En Italie, Matteo Renzi et Paolo Gentiloni ont imposé les diktats des banques et des grandes entreprises à l’aide de la réforme de la loi de travail, la réduction des programmes de lutte contre la pauvreté pour les personnes âgées et les réductions des dépenses sociales. Ils ont activement participé au renforcement militaire de l’OTAN et à la militarisation de l’UE, et ont soutenu les menaces de guerre contre la Russie.
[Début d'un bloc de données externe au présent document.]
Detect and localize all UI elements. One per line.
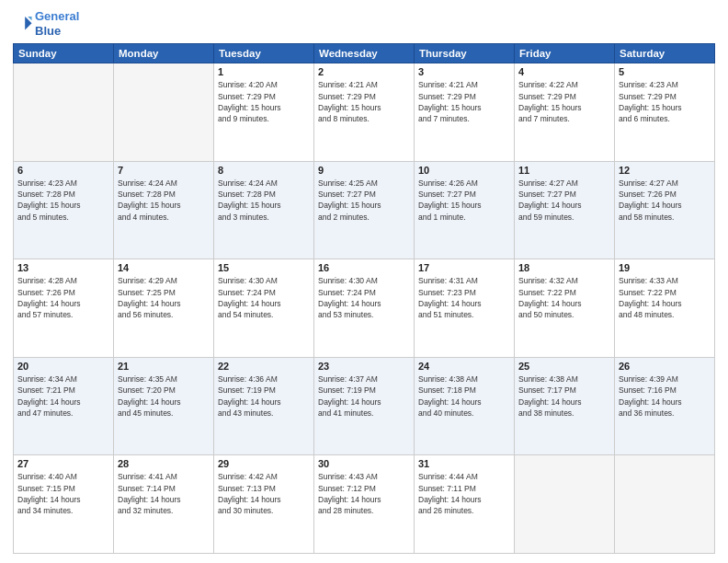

En Libye, une ancienne colonie italienne, le ministre des Affaires étrangères Marco Minniti (PD) a conclu un pacte avec les garde-côtes libyens pour empêcher les réfugiés de traverser la Méditerranée

La débâcle électorale du PD est surtout due à ce bilan anti-ouvrier de droite. Étant donné l’absence de candidature progressiste et socialiste, les partis de droite ont pu en profiter aux élections.

L’alliance électorale Potere al Popolo (le Pouvoir au peuple, PaP) a obtenue seulement 1 pourcent des voix. Ayant servi de feuille de vigne aux gouvernements de droite pendant des années, la pseudo-gauche n’est plus capable de se présenter comme une autre voie. Ses modèles incluent Alexis Tsipras de Syriza, qui, en tant que Premier ministre grec, a imposé un programme d’austérité brutal.

Rifondazione Comunista, la principale force politique derrière PaP, a été membre du gouvernement de Romano Prodi de 2006 à 2008, qui a jeté les bases des politiques actuelles de guerre et d’austérité sociale. Immédiatement après, la montée du Mouvement cinq étoiles a commencé.